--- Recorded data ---
╭──

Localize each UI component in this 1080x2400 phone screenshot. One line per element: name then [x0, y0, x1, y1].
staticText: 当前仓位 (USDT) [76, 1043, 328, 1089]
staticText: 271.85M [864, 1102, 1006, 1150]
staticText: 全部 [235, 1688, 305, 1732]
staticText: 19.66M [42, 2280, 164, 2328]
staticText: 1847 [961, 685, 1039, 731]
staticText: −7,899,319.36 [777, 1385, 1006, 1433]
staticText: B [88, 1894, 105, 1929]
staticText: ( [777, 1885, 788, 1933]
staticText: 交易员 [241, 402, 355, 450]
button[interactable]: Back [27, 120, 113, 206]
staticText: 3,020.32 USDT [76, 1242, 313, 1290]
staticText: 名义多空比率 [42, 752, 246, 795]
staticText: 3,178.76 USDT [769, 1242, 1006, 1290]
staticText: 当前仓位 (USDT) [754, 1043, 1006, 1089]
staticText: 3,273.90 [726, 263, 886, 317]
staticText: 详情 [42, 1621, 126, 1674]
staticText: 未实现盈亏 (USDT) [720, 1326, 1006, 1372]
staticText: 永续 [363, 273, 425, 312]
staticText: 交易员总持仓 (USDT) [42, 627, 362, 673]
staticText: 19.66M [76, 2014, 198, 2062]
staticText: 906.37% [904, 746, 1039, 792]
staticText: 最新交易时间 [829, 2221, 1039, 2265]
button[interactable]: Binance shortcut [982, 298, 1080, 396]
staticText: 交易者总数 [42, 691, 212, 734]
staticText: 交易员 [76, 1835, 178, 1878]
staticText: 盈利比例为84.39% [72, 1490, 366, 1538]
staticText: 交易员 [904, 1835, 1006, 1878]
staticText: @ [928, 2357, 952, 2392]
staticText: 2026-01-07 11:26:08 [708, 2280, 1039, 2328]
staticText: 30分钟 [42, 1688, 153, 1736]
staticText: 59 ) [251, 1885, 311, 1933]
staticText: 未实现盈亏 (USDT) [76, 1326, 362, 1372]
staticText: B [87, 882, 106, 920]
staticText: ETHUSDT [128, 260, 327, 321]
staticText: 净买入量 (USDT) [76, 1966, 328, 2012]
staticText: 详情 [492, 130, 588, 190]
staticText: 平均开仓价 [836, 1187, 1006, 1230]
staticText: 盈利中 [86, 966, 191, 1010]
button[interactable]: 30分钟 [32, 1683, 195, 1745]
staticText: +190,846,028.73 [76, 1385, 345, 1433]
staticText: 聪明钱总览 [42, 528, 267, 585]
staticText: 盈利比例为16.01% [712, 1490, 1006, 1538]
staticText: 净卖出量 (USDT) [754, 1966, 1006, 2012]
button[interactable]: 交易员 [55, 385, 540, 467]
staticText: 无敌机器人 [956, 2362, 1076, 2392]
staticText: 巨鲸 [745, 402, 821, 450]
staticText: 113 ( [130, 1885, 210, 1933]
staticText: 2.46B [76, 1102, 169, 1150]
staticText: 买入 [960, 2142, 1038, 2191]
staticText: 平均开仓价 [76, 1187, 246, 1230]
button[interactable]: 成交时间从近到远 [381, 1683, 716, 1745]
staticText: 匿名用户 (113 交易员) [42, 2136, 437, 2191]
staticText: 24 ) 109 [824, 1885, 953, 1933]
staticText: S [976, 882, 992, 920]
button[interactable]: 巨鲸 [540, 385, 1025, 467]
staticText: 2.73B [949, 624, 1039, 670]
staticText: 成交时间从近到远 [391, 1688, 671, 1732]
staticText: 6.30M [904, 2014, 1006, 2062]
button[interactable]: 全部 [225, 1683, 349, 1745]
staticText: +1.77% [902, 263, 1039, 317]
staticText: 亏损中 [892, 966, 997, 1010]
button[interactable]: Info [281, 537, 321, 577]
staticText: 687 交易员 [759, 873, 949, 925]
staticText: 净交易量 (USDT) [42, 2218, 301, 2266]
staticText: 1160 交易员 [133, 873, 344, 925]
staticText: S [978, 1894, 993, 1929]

╰──

--- Exercise aim ---
From the data, collect all lines where the string "平均开仓价" appears.

--- Result for this task ---
staticText: 平均开仓价 [836, 1187, 1006, 1230]
staticText: 平均开仓价 [76, 1187, 246, 1230]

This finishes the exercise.